Every record that follows is to be copied exactly, with the pictures omitted.

───── Provided records ─────

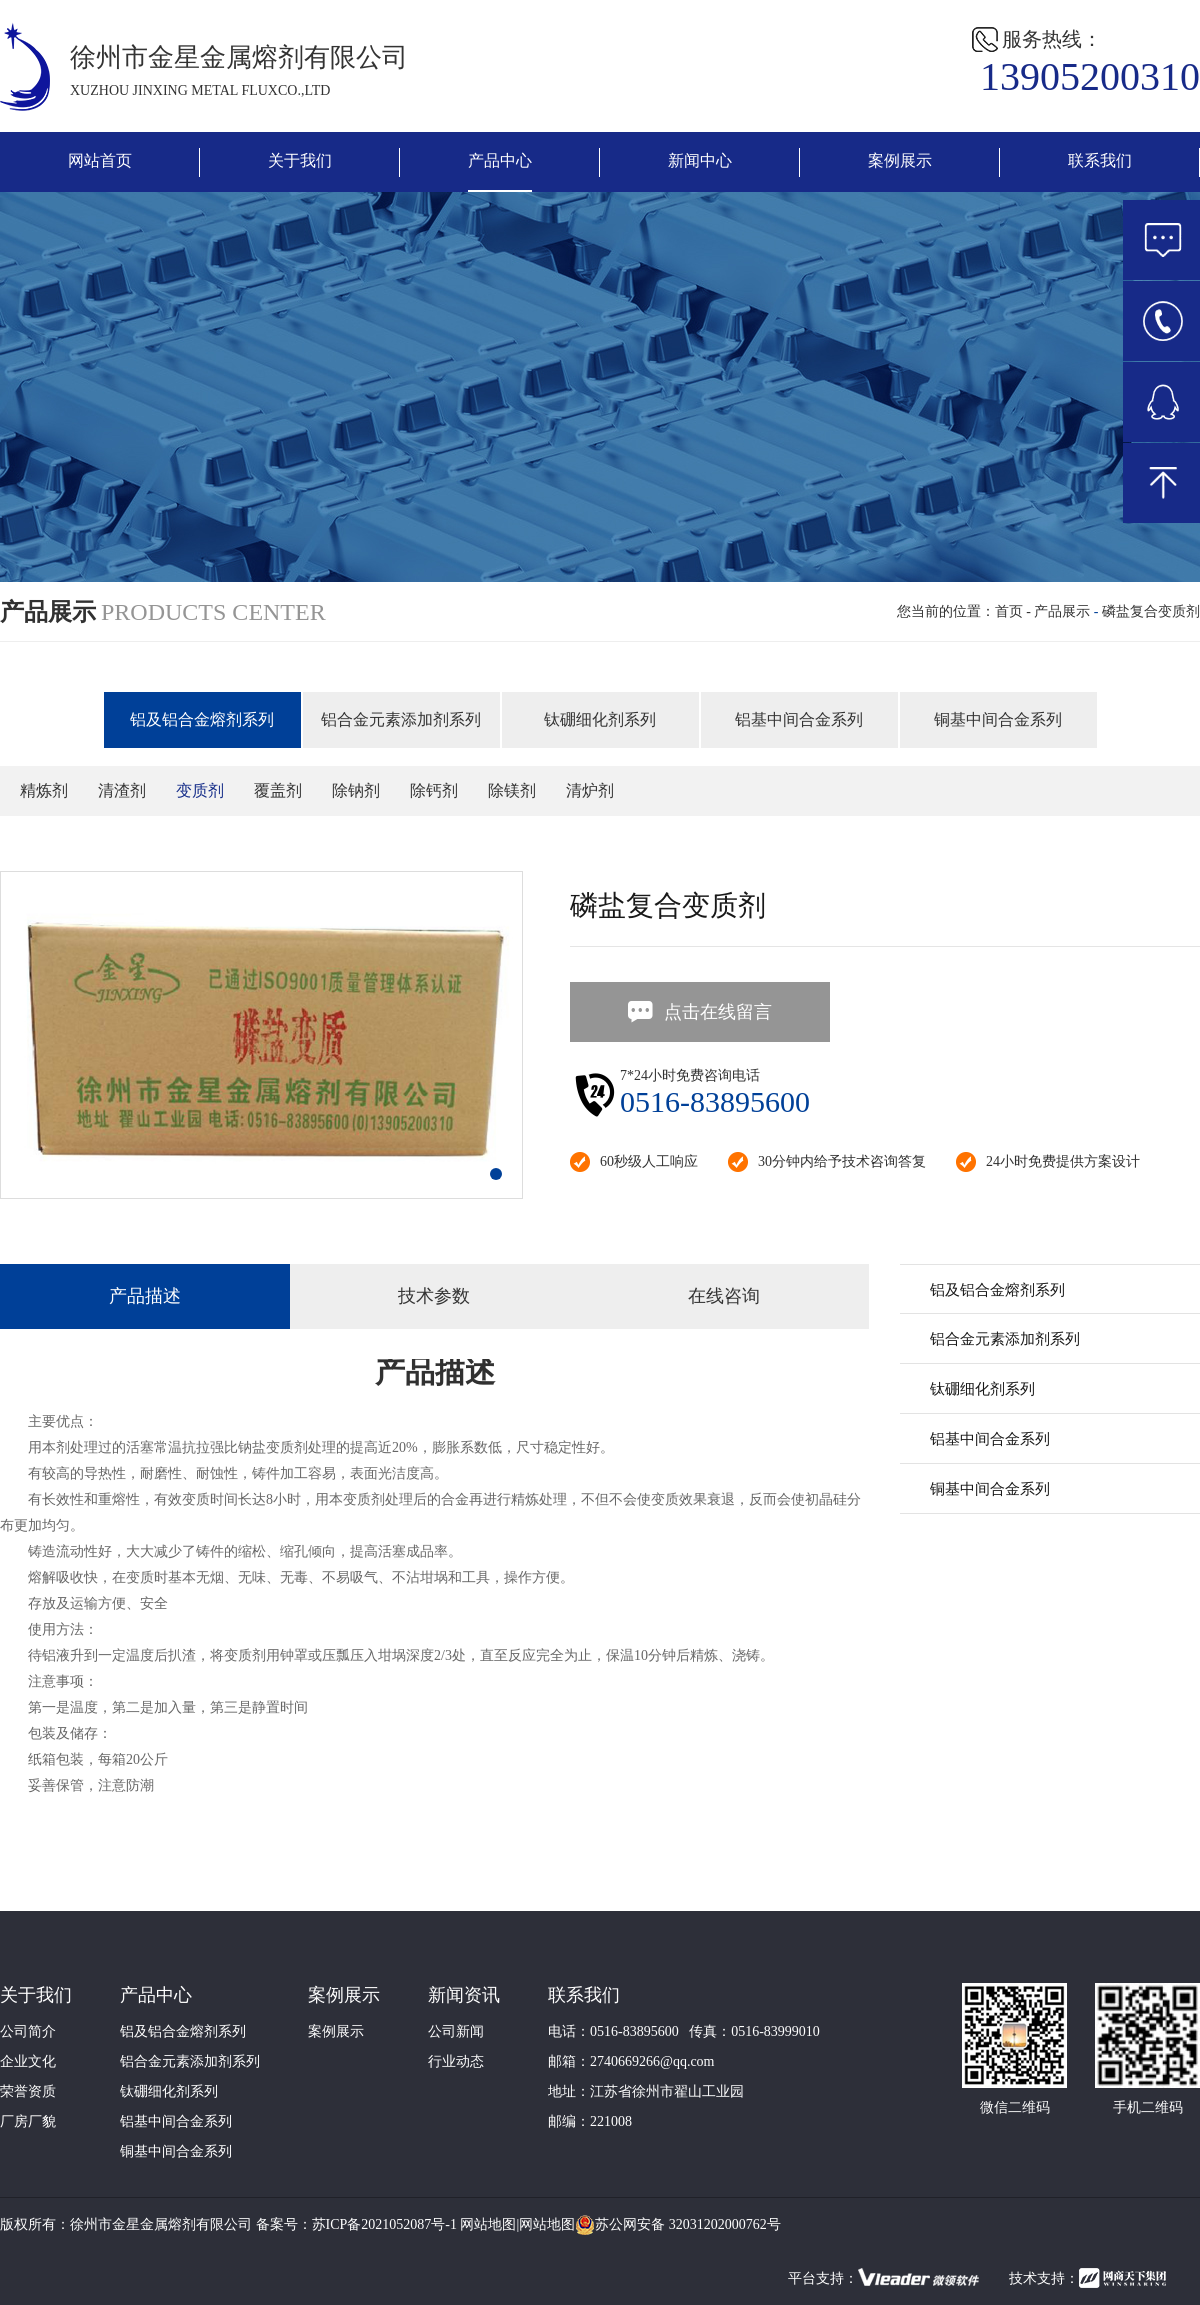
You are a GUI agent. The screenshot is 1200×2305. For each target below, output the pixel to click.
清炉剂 (590, 790)
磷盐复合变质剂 (1151, 611)
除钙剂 (434, 790)
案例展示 (336, 2031)
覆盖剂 (278, 790)
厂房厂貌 (28, 2121)
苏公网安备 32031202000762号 (678, 2225)
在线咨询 (724, 1296)
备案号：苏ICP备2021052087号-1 (356, 2224)
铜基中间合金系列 (998, 719)
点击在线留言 (699, 1012)
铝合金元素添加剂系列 (401, 719)
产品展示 (1062, 611)
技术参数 (434, 1296)
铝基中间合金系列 (799, 719)
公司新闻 (456, 2031)
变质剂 (200, 790)
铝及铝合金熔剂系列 (202, 719)
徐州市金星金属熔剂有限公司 (161, 2224)
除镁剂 (512, 790)
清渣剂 (122, 790)
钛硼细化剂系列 (600, 719)
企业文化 (28, 2061)
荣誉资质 (28, 2091)
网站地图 (488, 2224)
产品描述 (145, 1296)
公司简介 (28, 2031)
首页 (1009, 611)
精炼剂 (44, 790)
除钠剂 (356, 790)
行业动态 (456, 2061)
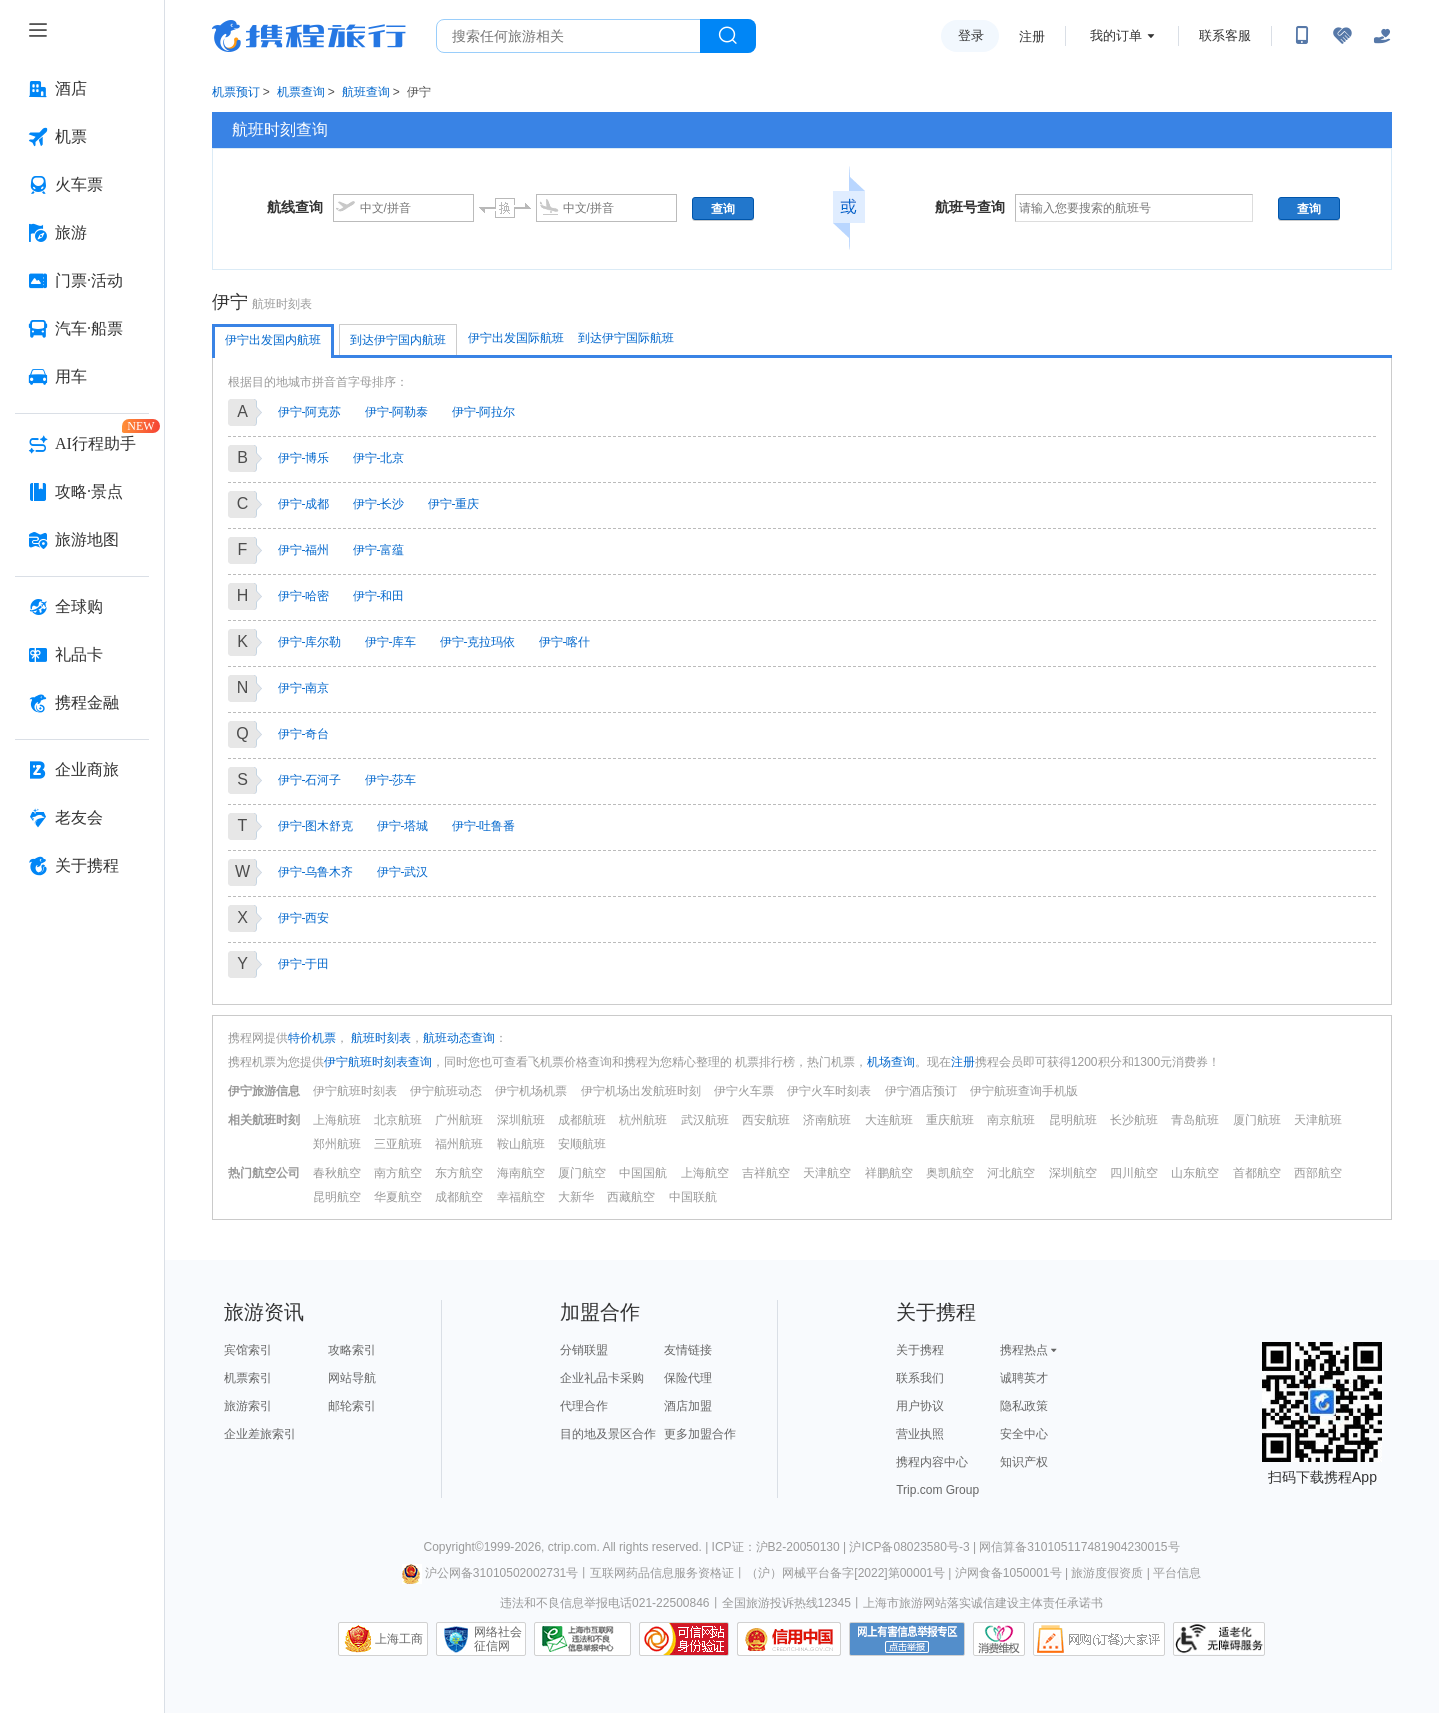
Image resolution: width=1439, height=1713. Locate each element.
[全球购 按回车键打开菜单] (82, 607)
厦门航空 (582, 1173)
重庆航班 (950, 1120)
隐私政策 (1024, 1406)
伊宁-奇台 (304, 734)
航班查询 (366, 92)
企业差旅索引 (260, 1434)
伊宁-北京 (379, 458)
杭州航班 (643, 1120)
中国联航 (693, 1197)
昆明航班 (1073, 1120)
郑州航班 (337, 1144)
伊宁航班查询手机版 (1024, 1091)
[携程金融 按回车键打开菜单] (82, 703)
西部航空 (1318, 1173)
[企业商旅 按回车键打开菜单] (82, 770)
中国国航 (643, 1173)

─────

#### [Answer for this exercise]
You are a GUI agent. The screenshot is 1200×2305. For each target below, output the pixel to click.
清炉剂 (590, 790)
磷盐复合变质剂 (1151, 611)
除钙剂 (434, 790)
案例展示 (336, 2031)
覆盖剂 (278, 790)
厂房厂貌 (28, 2121)
苏公网安备 32031202000762号 (678, 2225)
在线咨询 (724, 1296)
备案号：苏ICP备2021052087号-1 (356, 2224)
铜基中间合金系列 (998, 719)
点击在线留言 (699, 1012)
铝合金元素添加剂系列 (401, 719)
产品展示 (1062, 611)
技术参数 (434, 1296)
铝基中间合金系列 (799, 719)
公司新闻 (456, 2031)
变质剂 (200, 790)
铝及铝合金熔剂系列 (202, 719)
徐州市金星金属熔剂有限公司 (161, 2224)
除镁剂 (512, 790)
清渣剂 (122, 790)
钛硼细化剂系列 (600, 719)
企业文化 (28, 2061)
荣誉资质 (28, 2091)
网站地图 (488, 2224)
产品描述 (145, 1296)
公司简介 (28, 2031)
首页 (1009, 611)
精炼剂 (44, 790)
除钠剂 (356, 790)
行业动态 (456, 2061)
Image resolution: width=1439, height=1713. Locate each element.
[全球购 按回车键打开菜单] (82, 607)
厦门航空 (582, 1173)
重庆航班 (950, 1120)
隐私政策 (1024, 1406)
伊宁-奇台 (304, 734)
航班查询 (366, 92)
企业差旅索引 (260, 1434)
伊宁-北京 (379, 458)
杭州航班 (643, 1120)
中国联航 (693, 1197)
昆明航班 (1073, 1120)
郑州航班 (337, 1144)
伊宁航班查询手机版 (1024, 1091)
[携程金融 按回车键打开菜单] (82, 703)
西部航空 (1318, 1173)
[企业商旅 按回车键打开菜单] (82, 770)
中国国航 (643, 1173)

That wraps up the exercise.